The task:
Start to finish, write out the entries exactly, leaving the pictures aside.

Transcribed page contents
++++++++++
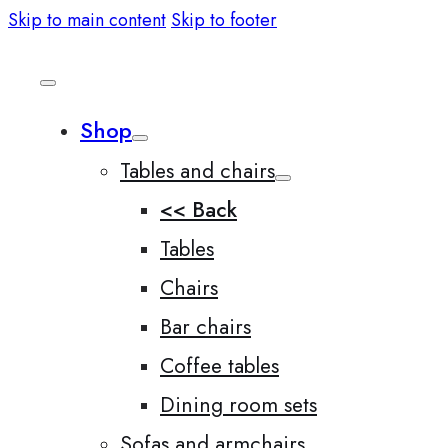
Skip to main content
Skip to footer
Shop
Tables and chairs
<< Back
Tables
Chairs
Bar chairs
Coffee tables
Dining room sets
Sofas and armchairs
++++++++++
Answer section:
Skip to main content
Skip to footer
Shop
Tables and chairs
<< Back
Tables
Chairs
Bar chairs
Coffee tables
Dining room sets
Sofas and armchairs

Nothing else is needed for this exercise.